In Vitro and in Vivo Evidence for a Lack of Interaction with Dopamine D2 Receptors by the Metabotropic Glutamate 2/3 Receptor Agonists 1S,2S,5R,6S-2-Aminobicyclo[3.1.0]hexane-2,6-bicaroxylate Monohydrate (LY354740) and (−)-2-Oxa-4-aminobicyclo[3.1.0] Hexane-4,6-dicarboxylic Acid (LY379268)
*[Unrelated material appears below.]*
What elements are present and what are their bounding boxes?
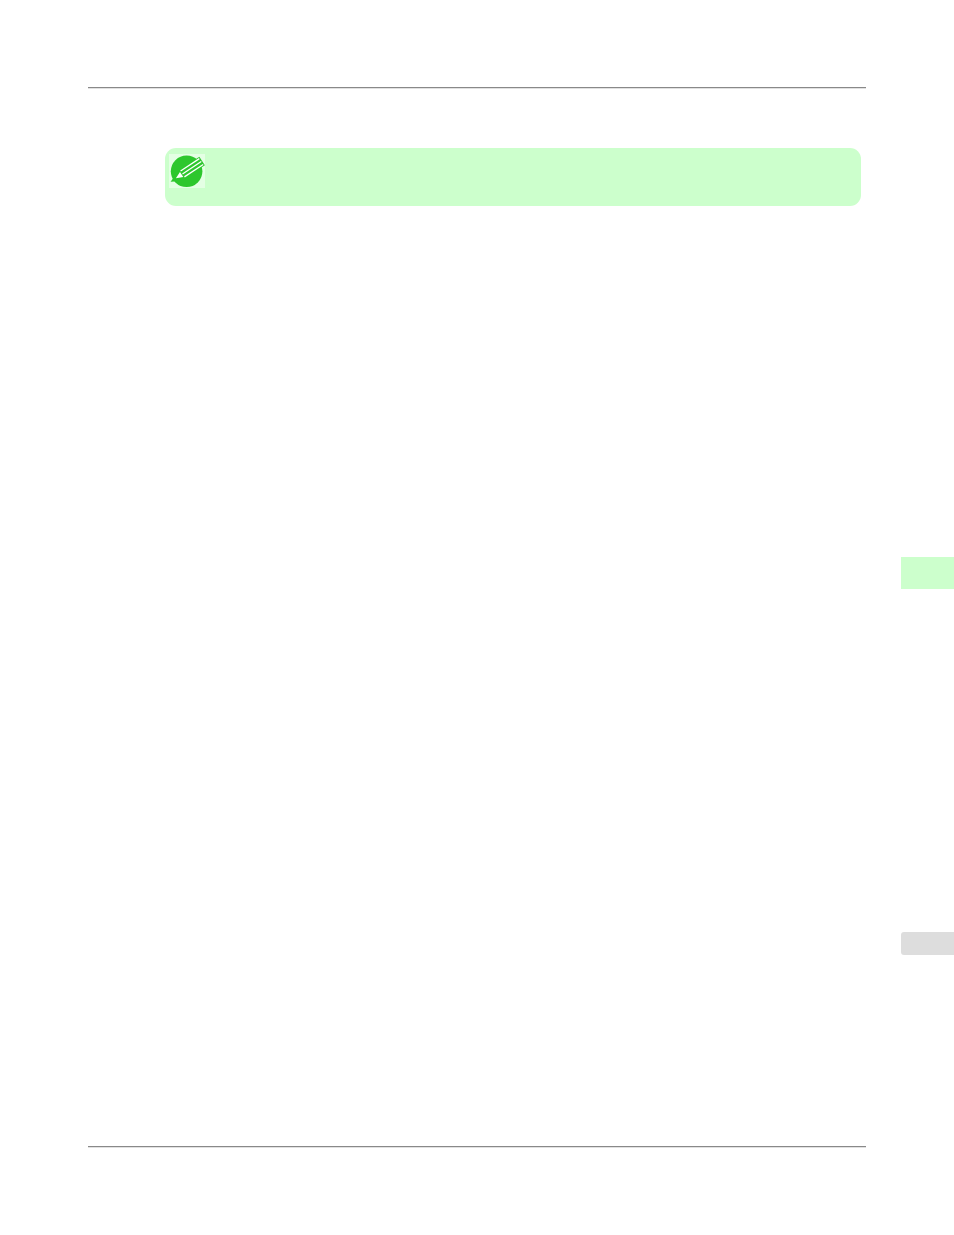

Some recently published in vitro studies with two metabotropic glutamate 2/3 receptor (mGluR 2/3 ) agonists [(−)-2-oxa-4-aminobicyclo[3.1.0] hexane-4,6-dicarboxylic acid (LY379268) and 1 S ,2 S ,5 R ,6 S -2-aminobicyclo[3.1.0]hexane-2,6-bicaroxylate monohydrate (LY354740)] suggest that these compounds may also directly interact with dopamine (DA) D 2 receptors. The current in vitro and in vivo studies were undertaken to further explore this potential interaction with D 2 receptors. LY379268 and LY354740 failed to inhibit D 2 binding in both native striatal tissue homogenates and cloned receptors at concentrations up to 10 μM. LY379268 and LY354740 (up to 10 μM) also failed to stimulate [ 35 S]GTPγS binding in D 2L - and D 2S -expressing clones in the presence of NaCl or N -methyl-d-glucamine. In an in vivo striatal D 2 receptor occupancy assay, LY379268 (3–30 mg/kg) or LY354740 (1–10 mg/kg) failed to displace raclopride (3 μg/kg i.v.), whereas aripiprazole (10–60 mg/kg) showed up to 90% striatal D 2 receptor occupancy. LY379268 (10 mg/kg) and raclopride (3 mg/kg) blocked d -amphetamine and phencyclidine (PCP)-induced hyperactivity in wild-type mice. However, the effects of LY379268 were lost in mGlu 2/3 receptor knockout mice. In DA D 2 receptor-deficient mice, LY379268 but not raclopride blocked both PCP and d -amphetamine-evoked hyperactivity. In the striatum and nucleus accumbens, LY379268 (3 and 10 mg/kg) was without effect on the DA synthesis rate in reserpinized rats and also failed to prevent S -(−)-3-(3-hydroxyphenyl)- N -propylpiperidine-induced reductions in DA synthesis rate. Taken together, the current data fail to show evidence of direct DA D 2 receptor interactions of LY379268 and LY354740 in vitro or in vivo. Instead, these results provide further evidence for a novel antipsychotic mechanism of action for mGluR 2/3 agonists.